Jul 12, 2008

Hey Ya


R
emember 'Hey Ya'? Of course you do, four and a half years ago you couldn't go two hours without hearing it. Well it's happened, it's been covered. I suppose it was ultimately inevitable considering its former popularity. The group in question is the aptly named Supersuckers and according to their website they are "the world's greatest Rock N' Roll band." I've never heard anything else by them, but according to what I heard tonight they're another poppy neo-punk band that will mass produce a bunch of radio friendly rad tunes for high school students to skateboard and fuck to.

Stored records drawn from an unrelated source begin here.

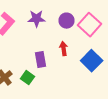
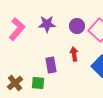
green square: (28, 78) -> (38, 83), turned -32

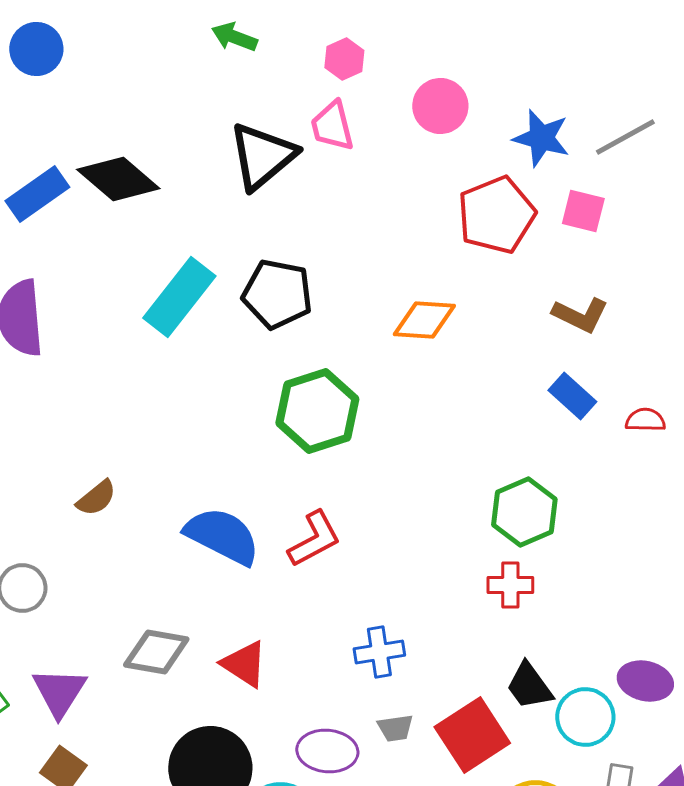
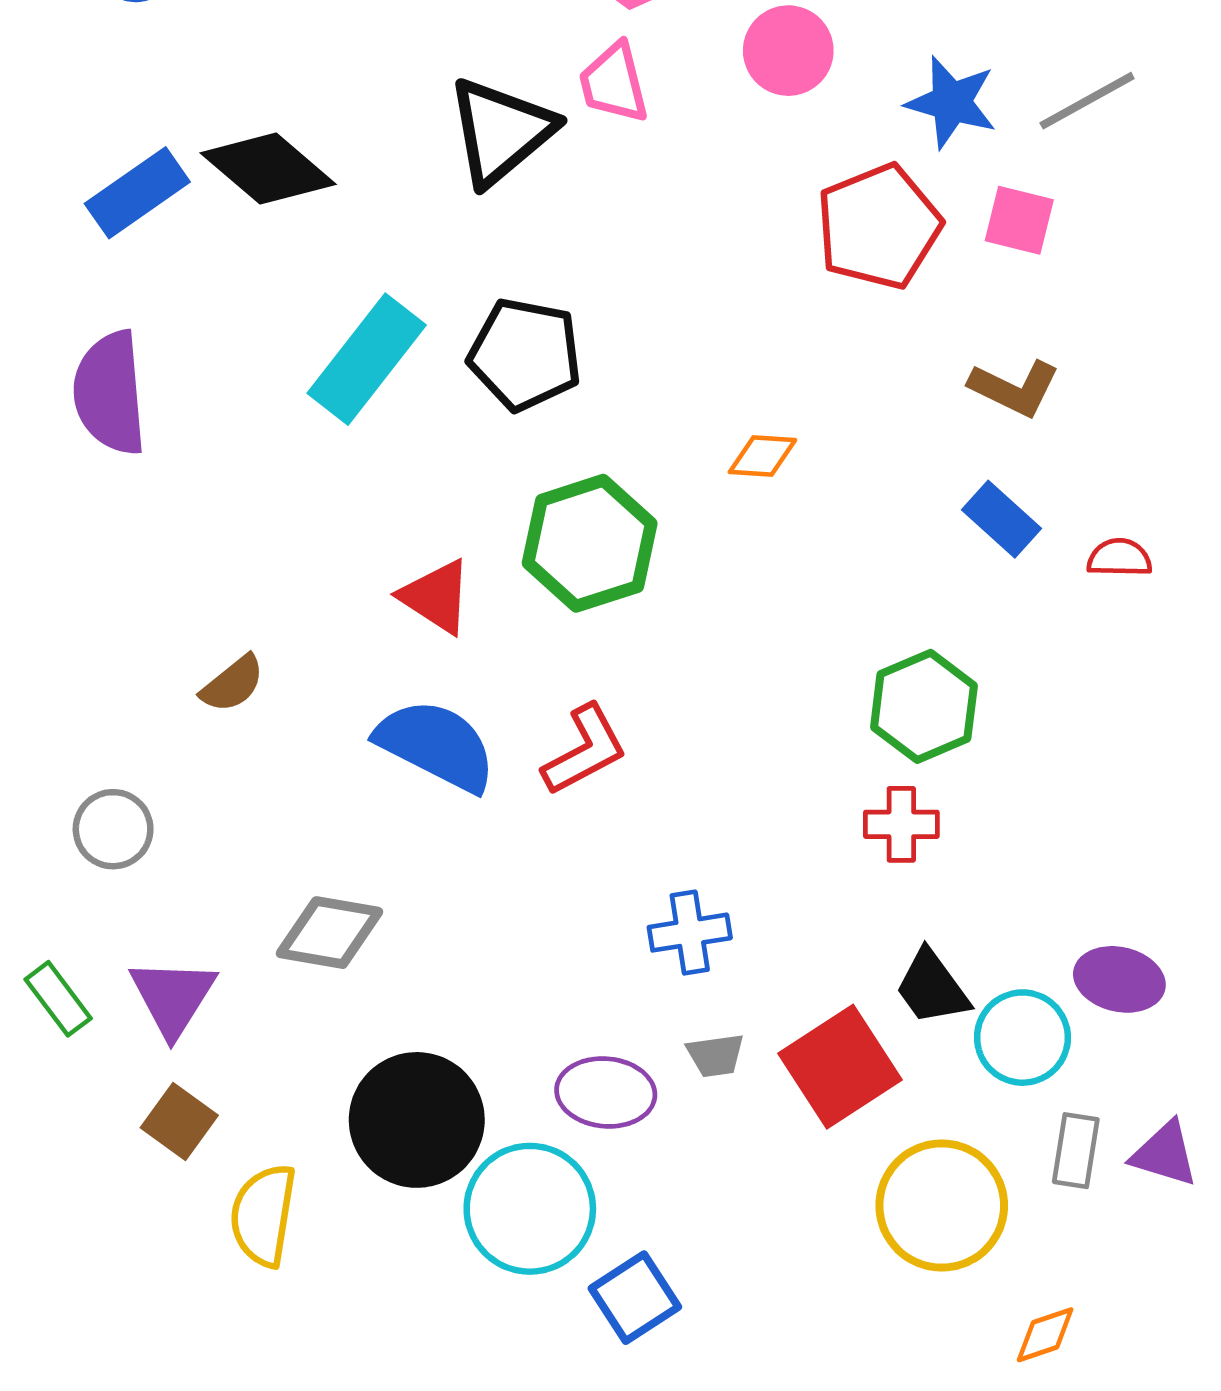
orange diamond: (424, 320) -> (762, 456), moved, size x0.7
red triangle: (244, 664) -> (436, 597), moved

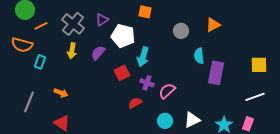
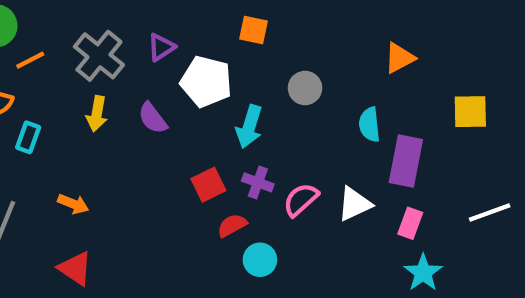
gray circle: (181, 31) -> (305, 88), moved
purple semicircle: (98, 53) -> (153, 118), turned -77
yellow square: (259, 65) -> (470, 112), moved
red square: (122, 73) -> (208, 185), moved
white triangle: (192, 120) -> (354, 204), moved
cyan circle: (165, 121) -> (260, 260), moved
pink rectangle: (248, 124) -> (410, 223), moved

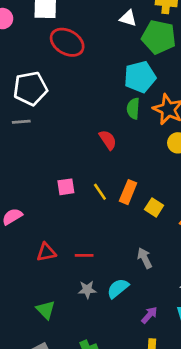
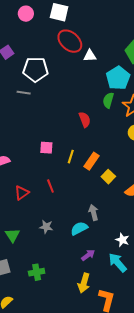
white triangle: (128, 18) -> (90, 56), moved, turned -32
cyan pentagon: (140, 77) -> (118, 78), turned -30
yellow line: (100, 192) -> (71, 157), turned 40
red triangle: (46, 252) -> (22, 193), turned -35
red line: (84, 255) -> (50, 186), moved, turned 56
cyan semicircle: (118, 288) -> (79, 228), moved

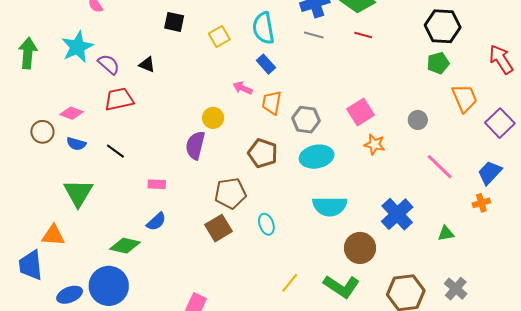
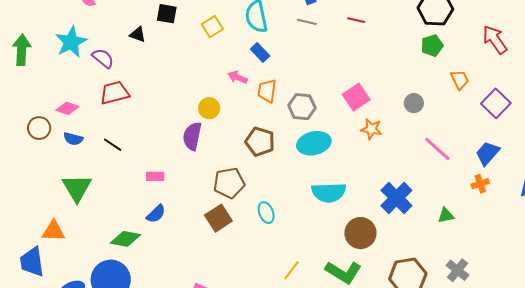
black triangle: (147, 65) -> (138, 34), moved
orange trapezoid: (465, 98) -> (460, 80), size x0.7

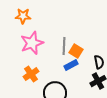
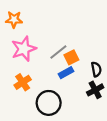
gray line: (64, 46) -> (58, 52), turned 48
orange square: (76, 51) -> (71, 57), turned 32

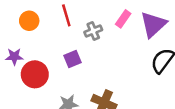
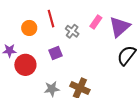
orange circle: (29, 21) -> (29, 28), moved
gray cross: (93, 31) -> (72, 31), turned -32

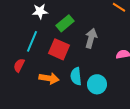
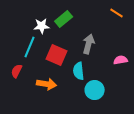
white star: (40, 11) -> (42, 26), moved
green rectangle: (65, 23) -> (64, 19), moved
cyan semicircle: (76, 76) -> (79, 71), moved

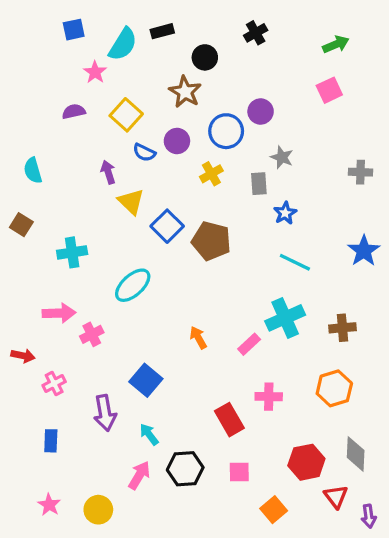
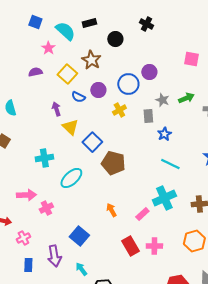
blue square: (74, 30) -> (35, 22), turned 32
black cross: (256, 33) -> (146, 24), turned -32
cyan semicircle: (123, 44) -> (65, 31), turned -80
green arrow: (336, 44) -> (186, 98), moved
pink square: (329, 90) -> (191, 59), turned 35
brown star: (185, 92) -> (91, 60), moved
brown pentagon: (211, 241) -> (113, 163), moved
cyan cross: (72, 252) -> (44, 158), moved
red rectangle: (229, 420) -> (130, 246), moved
blue rectangle: (51, 441) -> (28, 265), moved

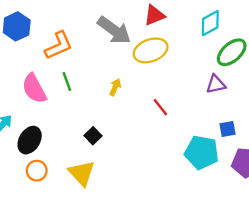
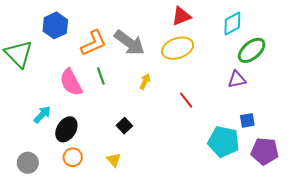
gray arrow: (114, 30) -> (130, 43), moved
yellow triangle: (82, 173) -> (114, 160), size x0.6

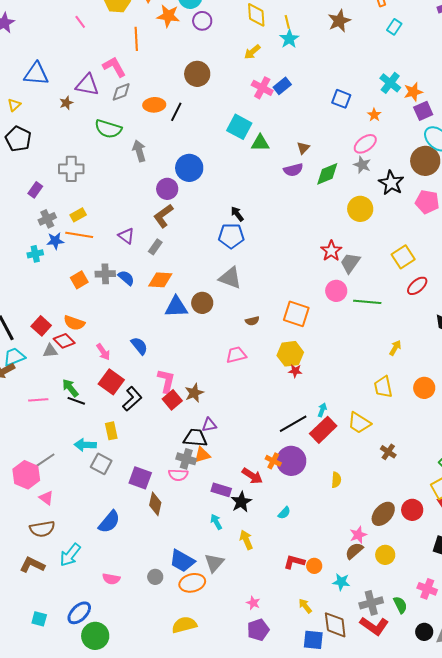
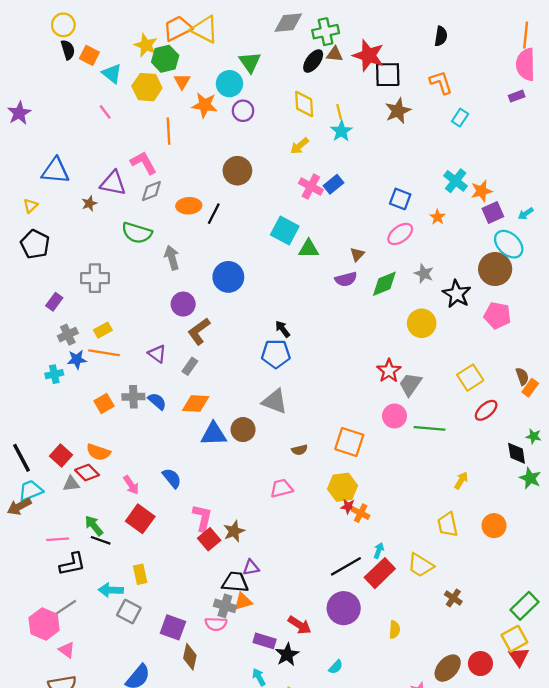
pink ellipse: (365, 144) -> (400, 234), moved
purple circle: (167, 189) -> (183, 304), moved
black L-shape: (132, 399) -> (72, 564), moved, turned 30
orange cross: (273, 461) -> (361, 513), moved

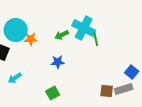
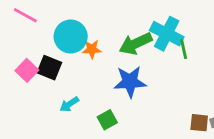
green arrow: (62, 35) -> (136, 44), size x1.6
blue star: (58, 62) -> (130, 82), size x1.6
green square: (53, 93) -> (107, 120), moved

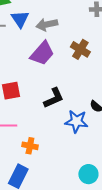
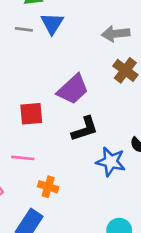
gray arrow: (47, 25) -> (116, 34), moved
purple trapezoid: (42, 53) -> (73, 89), moved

So anyway, they covered 'Hey Ya.' Check it out if you like packing buffalo shit in your ears. Essentially they've added nothing new or original to the song. They've put no interesting new twist on it. The guitar is more distorted, the vocals are flatter and that's it. The whole rock covering rap thing is tricky, but it has worked before. Probably the ultimate example would be Dynamite Hack's cover of 'Boyz In Da Hood' by Eazy E, which is absolutely genius in my opinion. But first of all, 'Boyz In Da Hood' was never the most popular song in the world. Second of all, the lyrics and original beat were so hardcore that there was absolutely no way a bunch of white guys singing it with guitars could ever be taken seriously. And that's the point, it was never meant to be taken seriously. They even corrected the grammar in the title for christ sake, renaming it 'Boys In The Hood.' It was white boys with an acoustic guitar singing an Eazy E song. It was fresh, it was original and it was funny as hell.

There's nothing funny about this Supersuckers travesty though. They play the song as closely to the original as humanly possible, so much so that during the opening riffs, before the vocals kicked in, I thought it was the original. So essentially what you're hearing is 'Hey Ya' with all of its soul ripped out by a legion of pop-punk succubi. But what originally caught my attention was the fact that at first I did think it was the original...on rock radio. "I've never heard this on a rock station before," I thought to myself. And then it hit me, all it takes for a couple of rappers who write one of the biggest songs to ever hit the charts and one of the most original of their genre to get said song heard on rock radio is for four or five talentless bastards who know a couple power chords to butcher it less than five years later. And who the fuck covers a song that's less than five years old anyway?